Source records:
================================

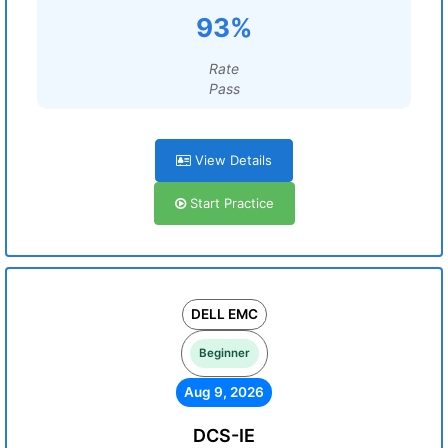
93%
Rate
Pass
View Details
Start Practice
DELL EMC
Beginner
Aug 9, 2026
DCS-IE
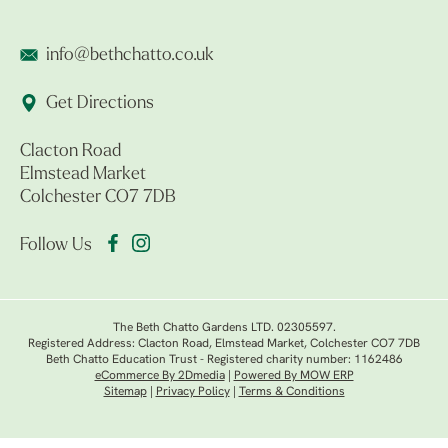
info@bethchatto.co.uk
Get Directions
Clacton Road
Elmstead Market
Colchester CO7 7DB
Follow Us
The Beth Chatto Gardens LTD. 02305597.
Registered Address: Clacton Road, Elmstead Market, Colchester CO7 7DB
Beth Chatto Education Trust - Registered charity number: 1162486
eCommerce By 2Dmedia
|
Powered By MOW ERP
Sitemap
|
Privacy Policy
|
Terms & Conditions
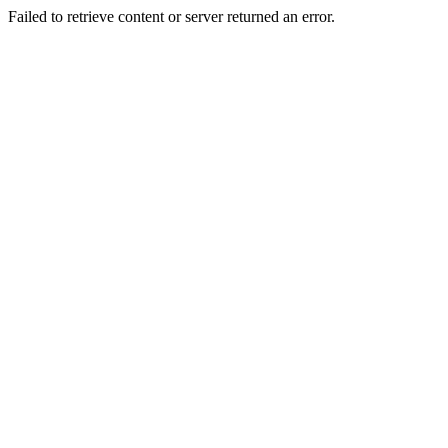
Failed to retrieve content or server returned an error.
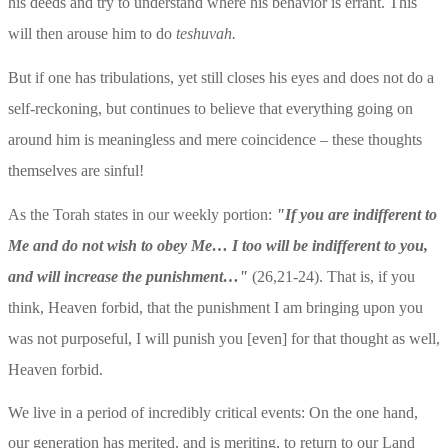
his deeds and try to understand where his behavior is errant. This 
will then arouse him to do 
teshuvah.
But if one has tribulations, yet still closes his eyes and does not do a 
self-reckoning, but continues to believe that everything going on 
around him is meaningless and mere coincidence – these thoughts 
themselves are sinful!
As the Torah states in our weekly portion: 
"If you are indifferent to 
Me and do not wish to obey Me… I too will be indifferent to you, 
and will increase the punishment…"
 (26,21-24). That is, if you 
think, Heaven forbid, that the punishment I am bringing upon you 
was not purposeful, I will punish you [even] for that thought as well, 
Heaven forbid.
We live in a period of incredibly critical events: On the one hand, 
our generation has merited, and is meriting, to return to our Land 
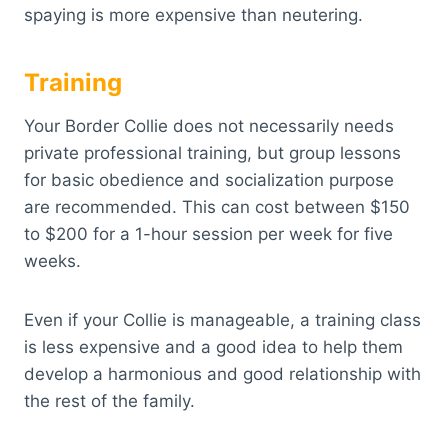
spaying is more expensive than neutering.
Training
Your Border Collie does not necessarily needs
private professional training, but group lessons
for basic obedience and socialization purpose
are recommended. This can cost between $150
to $200 for a 1-hour session per week for five
weeks.
Even if your Collie is manageable, a training class
is less expensive and a good idea to help them
develop a harmonious and good relationship with
the rest of the family.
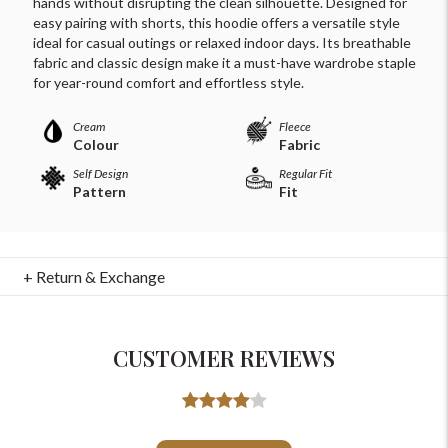
hands without disrupting the clean silhouette. Designed for
easy pairing with shorts, this hoodie offers a versatile style
ideal for casual outings or relaxed indoor days. Its breathable
fabric and classic design make it a must-have wardrobe staple
for year-round comfort and effortless style.
Cream
Fleece
Colour
Fabric
Self Design
Regular Fit
Pattern
Fit
+ Return & Exchange
For Any Query
CUSTOMER REVIEWS
Please Feel Free To Reach Out To Us!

================================

*Exercise description:* What is needed is an exact copy of only the lines from the line containing "Heaven forbid." through the last line of the entries, inclusive, without the pictures.

*Response box:*
Heaven forbid.
We live in a period of incredibly critical events: On the one hand, 
our generation has merited, and is meriting, to return to our Land 
spaying is more expensive than neutering.
Training
Your Border Collie does not necessarily needs
private professional training, but group lessons
for basic obedience and socialization purpose
are recommended. This can cost between $150
to $200 for a 1-hour session per week for five
weeks.
Even if your Collie is manageable, a training class
is less expensive and a good idea to help them
develop a harmonious and good relationship with
the rest of the family.
hands without disrupting the clean silhouette. Designed for
easy pairing with shorts, this hoodie offers a versatile style
ideal for casual outings or relaxed indoor days. Its breathable
fabric and classic design make it a must-have wardrobe staple
for year-round comfort and effortless style.
Cream
Fleece
Colour
Fabric
Self Design
Regular Fit
Pattern
Fit
+ Return & Exchange
For Any Query
CUSTOMER REVIEWS
Please Feel Free To Reach Out To Us!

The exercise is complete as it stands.